Warakirri Asset Management has launched a new open-ended fund targeting institutional investors, the Sustainable Broadacre Cropping Strategy.
Warakirri did not publicly state fundraising targets, but managing director Jim McKay told Agri Investor the plan is for the fund to eventually own a diversified portfolio of assets across Australia’s main cropping regions which could be worth between A$750 million ($475 million; €450 million) and A$1 billion. As such, the firm would expect to raise A$500 million-A$750 million in equity for the fund to facilitate this.
The firm expects to take two to three years to establish its initial portfolio, with optimization and expansion to follow.
McKay said Warakirri was launching the strategy following the conclusion of an exclusive institutional mandate earlier this year, which now freed the asset manager to raise a new collective investment vehicle. McKay declined to comment on the identity of this investor, but Agri Investor understands the mandate in question was the Daybreak Cropping portfolio, management of which transferred to a subsidiary of PSP Investments earlier in 2023.
The fund will be open-ended with structured liquidity events for investors who wish to exit partially or in full at given points during its life.
“To me, it does make more sense in agriculture [to use an evergreen structure] – it creates better alignment,” McKay said. “It’s also an evolution generally in asset classes that have had liquidity tie-ups – these evergreen structures seem more preferred these days than they were a decade ago.

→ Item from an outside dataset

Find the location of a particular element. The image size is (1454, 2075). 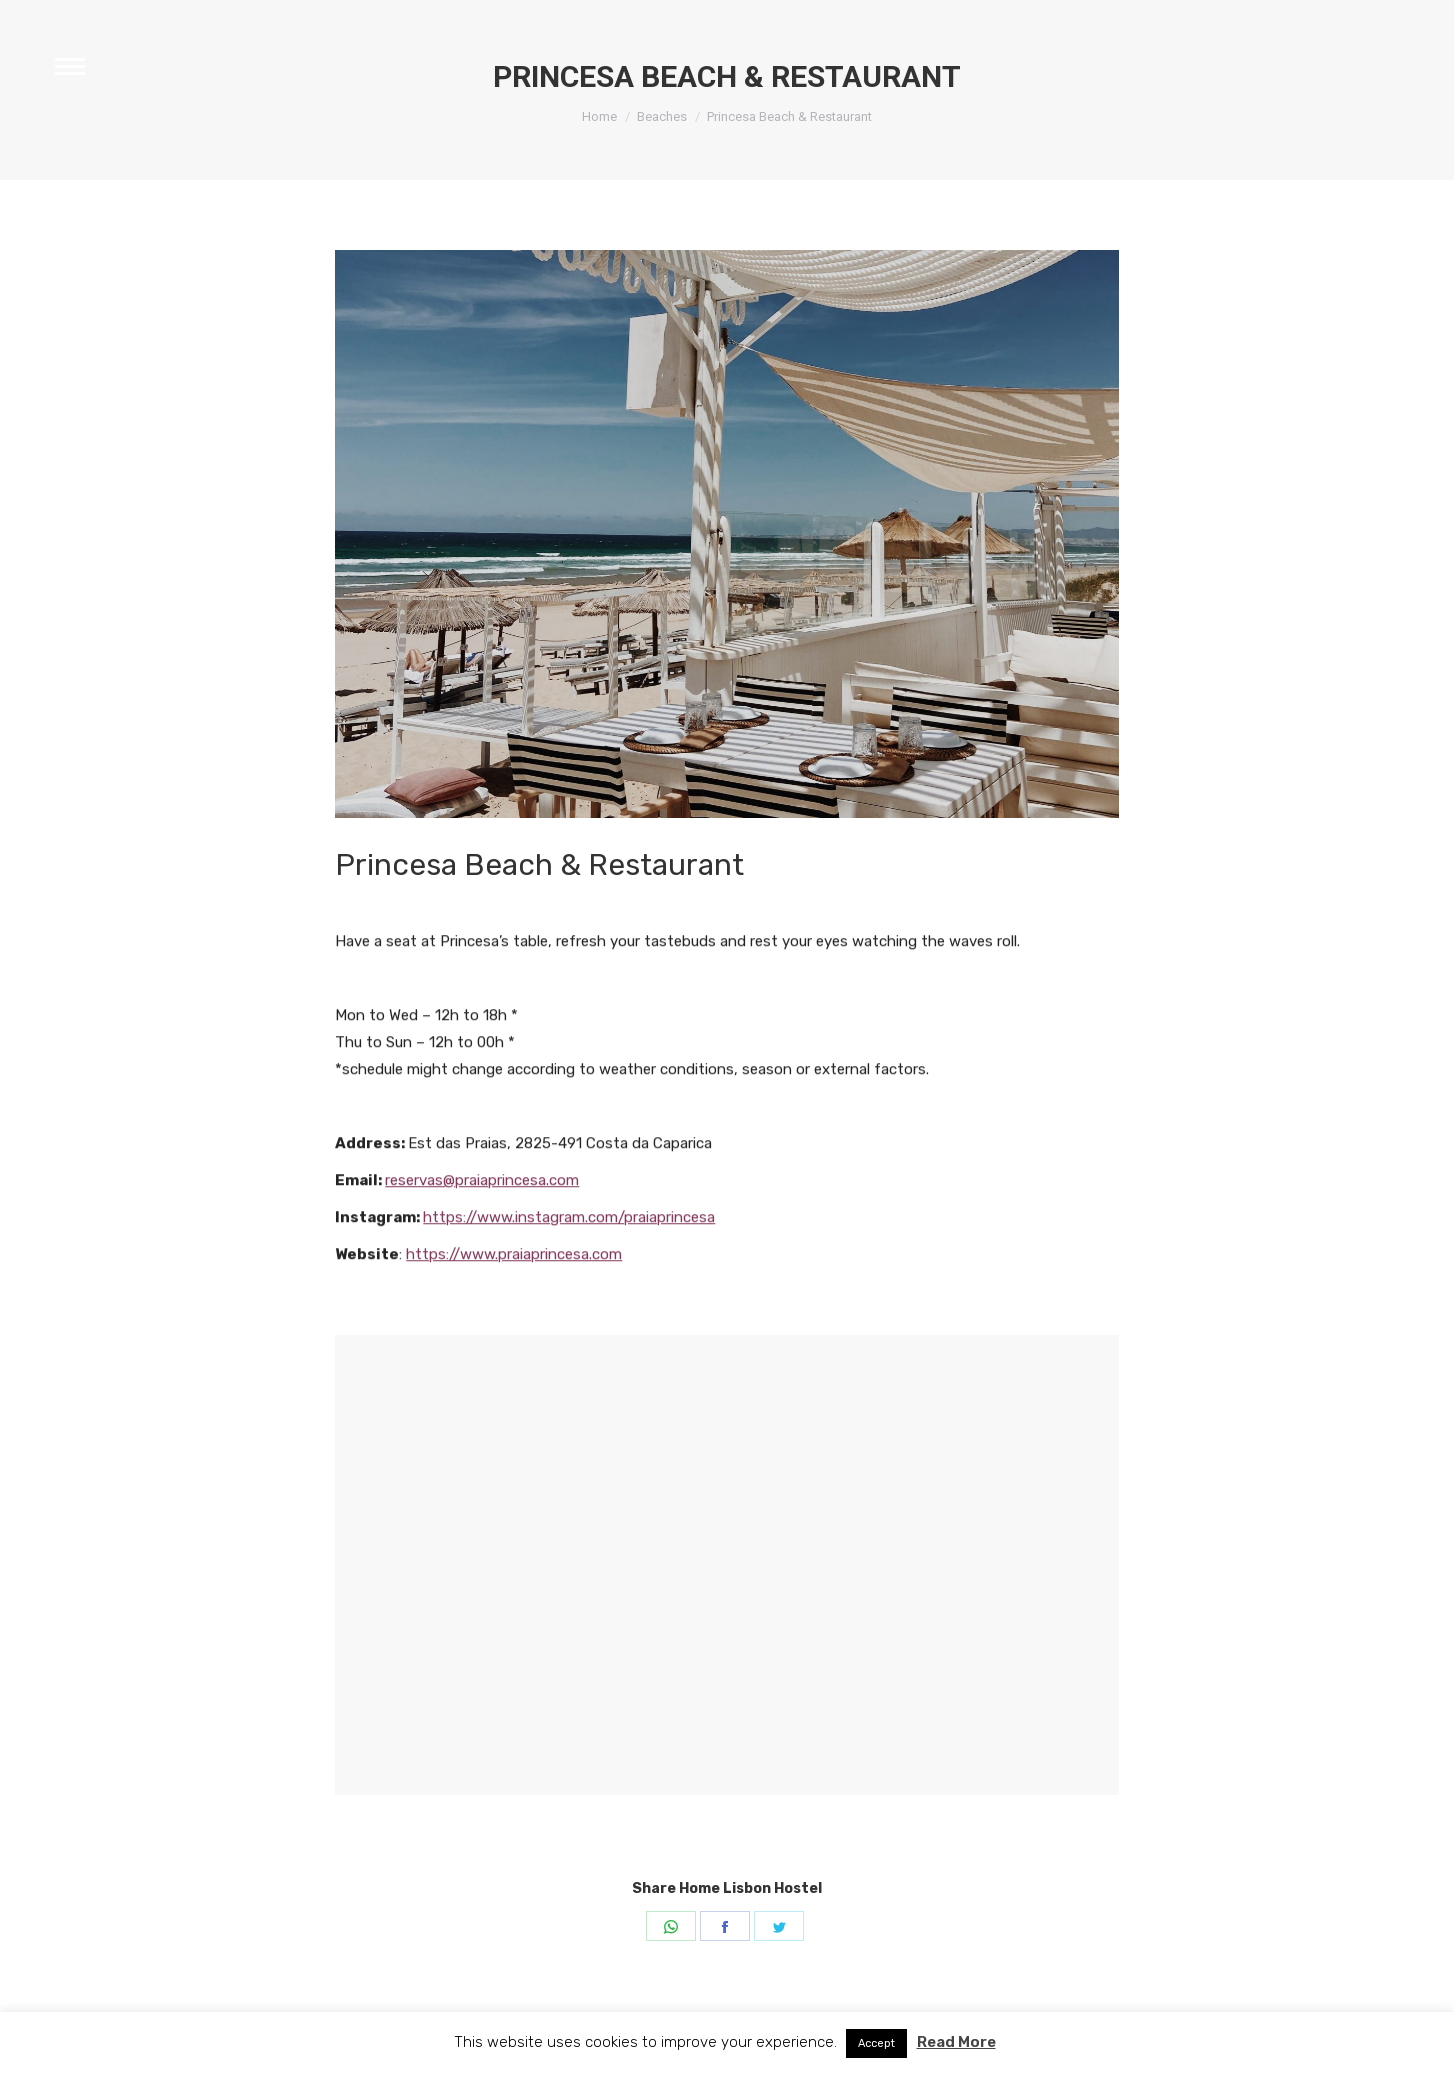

“Ultimately it comes down to the needs of our investors and how best we align the structure of the portfolio to meet their needs, and balancing that with the need to ensure you have sufficient time to deliver on the investment mandate.”
The fund will target double-digit returns, in line with a “9-12 percent range” seen historically in the sector, McKay said, comprising roughly half operating return and half capital growth.
With farmland prices in Australia at near-record highs (despite recent signs that growth in values is cooling) and interest rates still relatively higher than they have been for many years, McKay said Warakirri’s breadth of coverage across a wide range of climatic regions in Australia ensured it looks at “both absolute and relative value” when it comes to acquiring assets.
“When we cover this amount of territory, we can always find good value to purchase – and noting that it is operational value over a 10-year period that’s really going to create value. Our fundamental thinking is if you drive economic returns, capital values will follow. Given we’ve operated in pretty much all the major grain regions of the country, we’ve got a really good feel for what we can execute at a great level in those different regions.”
On the fund’s name – the Sustainable Broadacre Cropping Strategy – McKay said farming sustainably was “part and parcel of being really great operators”, arguing it is something Warakirri has been doing for some time anyway.
But he acknowledged these issues are more at front of mind for some investors than in the past, such that the portfolio will pursue carbon-reduction strategies on the way to achieving net-zero emissions.
“There are two key drivers for this. There is a shortage of food globally and we have reached peak farmland, therefore we have to maximize productivity to deliver better outcomes and feed the world. And people want to do that while also reducing their carbon footprint,” McKay said.
Warakirri has more than A$3 billion in assets under management, and manages more than 200,000 ha of Australian agricultural land across almost 70 property aggregations.
It most recently launched two funds targeted at wholesale investors in the last two years: the Warakirri Farmland Fund, which launched in 2021, and the Warakirri Diversified Agriculture Fund, launched a year earlier in 2020. The two vehicles collectively have raised more than A$250 million from a range of Australian and foreign wholesale investors and a European pension fund.